- [Work instructions]
Could you please retype the records exactly, minus their pictures?

(Records shown Opens)

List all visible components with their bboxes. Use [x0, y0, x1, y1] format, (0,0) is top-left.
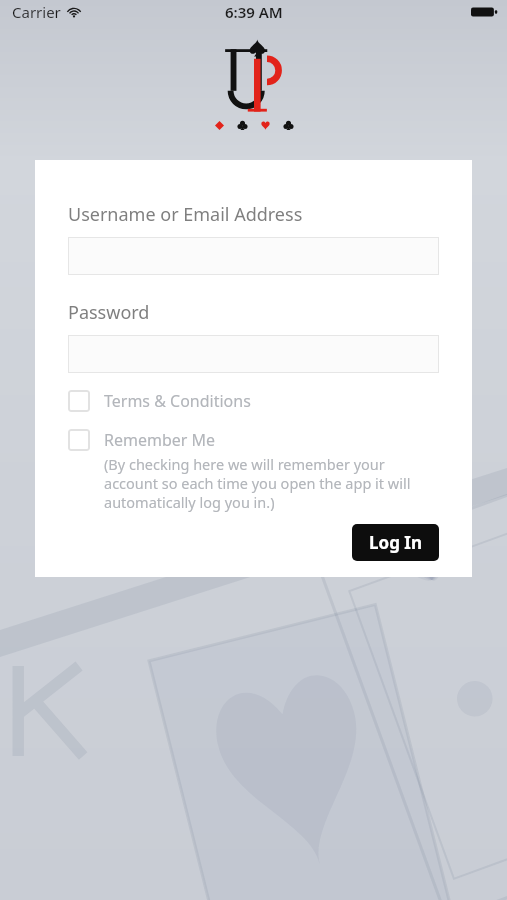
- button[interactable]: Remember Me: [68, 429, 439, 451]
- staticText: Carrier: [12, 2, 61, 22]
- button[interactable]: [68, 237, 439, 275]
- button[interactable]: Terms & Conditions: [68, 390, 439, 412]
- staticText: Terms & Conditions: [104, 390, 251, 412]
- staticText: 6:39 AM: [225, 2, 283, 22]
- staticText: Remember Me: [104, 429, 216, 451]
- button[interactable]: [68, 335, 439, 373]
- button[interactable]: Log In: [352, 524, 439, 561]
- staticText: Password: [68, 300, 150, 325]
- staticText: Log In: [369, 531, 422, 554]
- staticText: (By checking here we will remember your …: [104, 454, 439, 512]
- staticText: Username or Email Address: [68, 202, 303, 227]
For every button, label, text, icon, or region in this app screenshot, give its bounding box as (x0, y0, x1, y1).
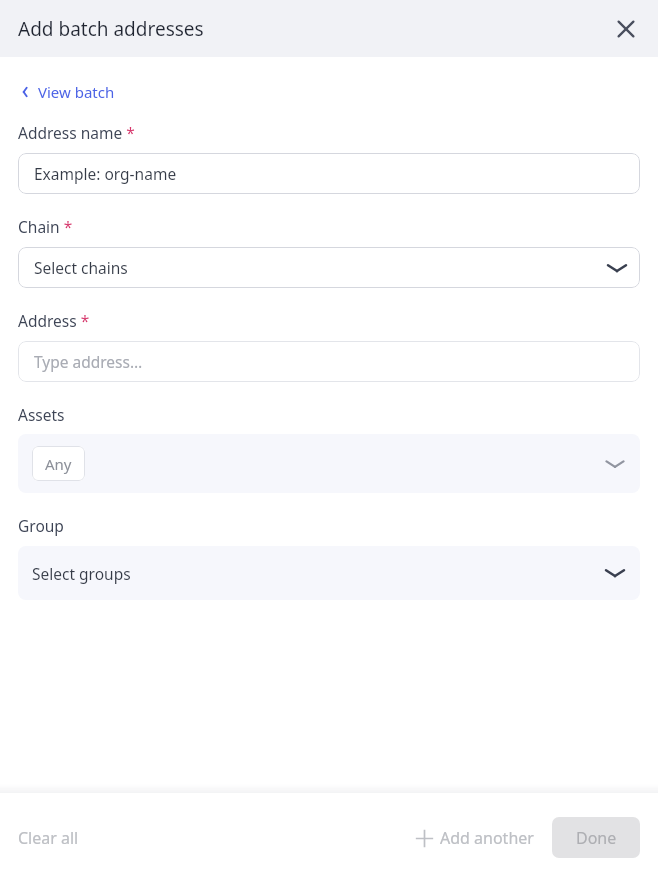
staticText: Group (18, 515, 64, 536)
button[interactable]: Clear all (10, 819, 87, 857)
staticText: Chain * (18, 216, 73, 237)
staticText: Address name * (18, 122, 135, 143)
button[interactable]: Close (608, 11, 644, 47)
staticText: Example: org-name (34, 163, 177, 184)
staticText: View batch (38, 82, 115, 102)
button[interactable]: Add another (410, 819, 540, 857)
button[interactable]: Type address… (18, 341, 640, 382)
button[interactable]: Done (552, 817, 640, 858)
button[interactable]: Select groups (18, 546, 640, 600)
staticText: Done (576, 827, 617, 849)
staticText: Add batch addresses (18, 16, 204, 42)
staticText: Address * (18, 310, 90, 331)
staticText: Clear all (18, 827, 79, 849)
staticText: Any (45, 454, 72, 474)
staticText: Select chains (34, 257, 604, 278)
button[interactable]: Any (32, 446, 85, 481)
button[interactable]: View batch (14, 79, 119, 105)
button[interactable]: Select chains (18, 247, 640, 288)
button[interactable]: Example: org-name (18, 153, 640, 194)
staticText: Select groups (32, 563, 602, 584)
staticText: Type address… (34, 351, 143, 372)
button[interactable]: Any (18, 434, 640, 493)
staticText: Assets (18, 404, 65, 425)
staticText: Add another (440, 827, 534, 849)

(Records shown Closes)

- [Response]
List all visible components with their bboxes. Use [x0, y0, x1, y1] format, (0,0) is top-left.
- button[interactable]: Remember Me: [68, 429, 439, 451]
- staticText: Carrier: [12, 2, 61, 22]
- button[interactable]: [68, 237, 439, 275]
- button[interactable]: Terms & Conditions: [68, 390, 439, 412]
- staticText: Terms & Conditions: [104, 390, 251, 412]
- staticText: 6:39 AM: [225, 2, 283, 22]
- staticText: Remember Me: [104, 429, 216, 451]
- button[interactable]: [68, 335, 439, 373]
- button[interactable]: Log In: [352, 524, 439, 561]
- staticText: Password: [68, 300, 150, 325]
- staticText: Log In: [369, 531, 422, 554]
- staticText: (By checking here we will remember your …: [104, 454, 439, 512]
- staticText: Username or Email Address: [68, 202, 303, 227]
For every button, label, text, icon, or region in this app screenshot, give its bounding box as (x0, y0, x1, y1).
staticText: Group (18, 515, 64, 536)
button[interactable]: Clear all (10, 819, 87, 857)
staticText: Chain * (18, 216, 73, 237)
staticText: Address name * (18, 122, 135, 143)
button[interactable]: Close (608, 11, 644, 47)
staticText: Example: org-name (34, 163, 177, 184)
staticText: View batch (38, 82, 115, 102)
button[interactable]: Add another (410, 819, 540, 857)
button[interactable]: Type address… (18, 341, 640, 382)
button[interactable]: Done (552, 817, 640, 858)
button[interactable]: Select groups (18, 546, 640, 600)
staticText: Done (576, 827, 617, 849)
staticText: Add batch addresses (18, 16, 204, 42)
staticText: Address * (18, 310, 90, 331)
staticText: Clear all (18, 827, 79, 849)
staticText: Any (45, 454, 72, 474)
staticText: Select chains (34, 257, 604, 278)
button[interactable]: Any (32, 446, 85, 481)
button[interactable]: View batch (14, 79, 119, 105)
button[interactable]: Select chains (18, 247, 640, 288)
button[interactable]: Example: org-name (18, 153, 640, 194)
staticText: Select groups (32, 563, 602, 584)
staticText: Type address… (34, 351, 143, 372)
button[interactable]: Any (18, 434, 640, 493)
staticText: Assets (18, 404, 65, 425)
staticText: Add another (440, 827, 534, 849)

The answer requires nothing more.